Untruth and consequences – the cost of misleading consumers about their rights

By Deborah Polites, Chris McLeod, Rebecca Lobb
19 Sep 2019
A "per contravention" penalty at this level is a sobering reminder that there is no tolerance for misleading consumers as to their rights under the statutory consumer guarantees.

The Federal Court has ordered LG to pay a penalty of $80,000 per consumer for making misleading representations to two consumers about their rights under the Australian Consumer Law (ACL). While the case involved only two instances of misleading conduct, it sets a benchmark for a high "per contravention" penalty that could have very significant ramifications in cases where the conduct involves greater numbers of consumers (Australian Competition and Consumer Commission v LG Electronics Australia [2019] FCA 1456).

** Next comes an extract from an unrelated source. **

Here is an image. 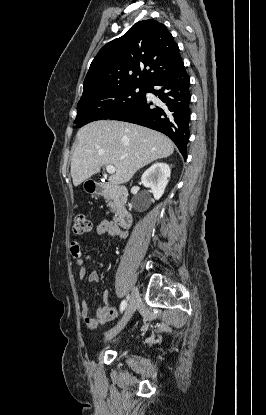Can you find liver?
I'll return each instance as SVG.
<instances>
[{"mask_svg":"<svg viewBox=\"0 0 266 415\" xmlns=\"http://www.w3.org/2000/svg\"><path fill=\"white\" fill-rule=\"evenodd\" d=\"M174 152L173 142L165 135L121 121L98 120L80 128L71 161L74 186L111 164L113 185L127 183L140 168Z\"/></svg>","mask_w":266,"mask_h":415,"instance_id":"1","label":"liver"}]
</instances>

The penalty arose from an ACCC action against LG that originally involved 41 instances of alleged misleading statements by LG to consumers, repairers and retailers. Following a hearing in the Federal Court and subsequent appeal to the Full Court, the Full Court's finding was that LG had engaged in misleading or deceptive conduct in only two cases. The case was then remitted to the trial Judge, Justice Middleton, to set the level of the pecuniary penalty.

The two consumers believed they had purchased faulty televisions. In phone conversations with the consumers, LG representatives implied that consumers' rights under LG's manufacturer's warranties were the only rights the consumers had if their televisions were faulty. In fact, consumers also have rights under the statutory consumer guarantees in the ACL in a number of situations, including if products are defective. In the case of a "major failure" in the product (as defined in the ACL) those rights include the right to receive a refund or replacement product.

As a result, statements by LG representatives implying that there was nothing further that could be done outside the terms of the manufacturer's warranty were misleading. The ACL specifically provides that it is a contravention to make a false or misleading statement about consumers' rights, including about their rights under the statutory consumer guarantees.

Notably, the ACCC did not assert that LG had engaged in a systematic course of conduct involving contravention of the ACL. However, the ACCC did suggest that the two examples suggested that the process of training new call centre staff was evidently ineffective. The Judge concluded that the two contraventions were "relatively isolated instances; they were cases of understandable human error that took place in a call centre that received thousands of calls every month and in the context of a complex legal regime".

In setting the penalty at $80,000 per contravention, the Judge took into account a number of factors that tended to mitigate LG's conduct:

  • LG had internal policies designed to ensure that the requirements of the ACL were followed when dealing with customer complaints;
  • LG's customer service training and processes were considered adequate;
  • the contravening statements were made by low-level customer service agents in contravention of LG's internal policies and procedures and so were not authorised by senior LG personnel;
  • LG was able to demonstrate that it had regard to its obligations under the ACL and provided adequate staff training and had implemented appropriate ACL compliance policies and procedures;
  • there was no proof of misleading conduct involving many products, or over an extended period or territorial area;
  • there was no evidence of any earnings to LG as a result of the contraventions;
  • the customers involved understood their rights were not, in fact, misled;
  • the customers did not suffer loss or damage as a result of the contraventions; and
  • earlier instances of non-compliance by LG were very different to the misleading conduct being considered and were therefore not relevant.

The Judge also noted that pecuniary penalties are not to be imposed at a higher rate than is otherwise appropriate simply because a company has significant financial resources, and that pecuniary penalties for a relatively minor contravention should not be set so high as to make it seem impossible for a compliance programme ever to be effective.

In setting a penalty of $80,000 for each of the two contraventions, the Judge appears to have been mindful of the overall penalty that would be imposed – a comparatively modest one, by comparison to penalties that have amounted to millions of dollars for more widespread contravening conduct. Nevertheless, a "per contravention" penalty at this level is a sobering reminder that there is no tolerance for misleading consumers as to their rights under the statutory consumer guarantees.

The penalty represents a baseline penalty for a relatively minor contravention of the ACL in the presence of many mitigating factors – at a level that could result in a very high total penalty if applied in a case involving a larger number of contraventions. The ACCC has commented that the case is "a reminder that making misleading statements about consumer guarantee rights, even to only one or two consumers, can result in penalties being imposed". The ACCC can be expected to continue its pursuit of such cases, particularly in the context of the interaction between manufacturer's warranties, "extended warranties" and the statutory consumer guarantees, and to seek high penalties.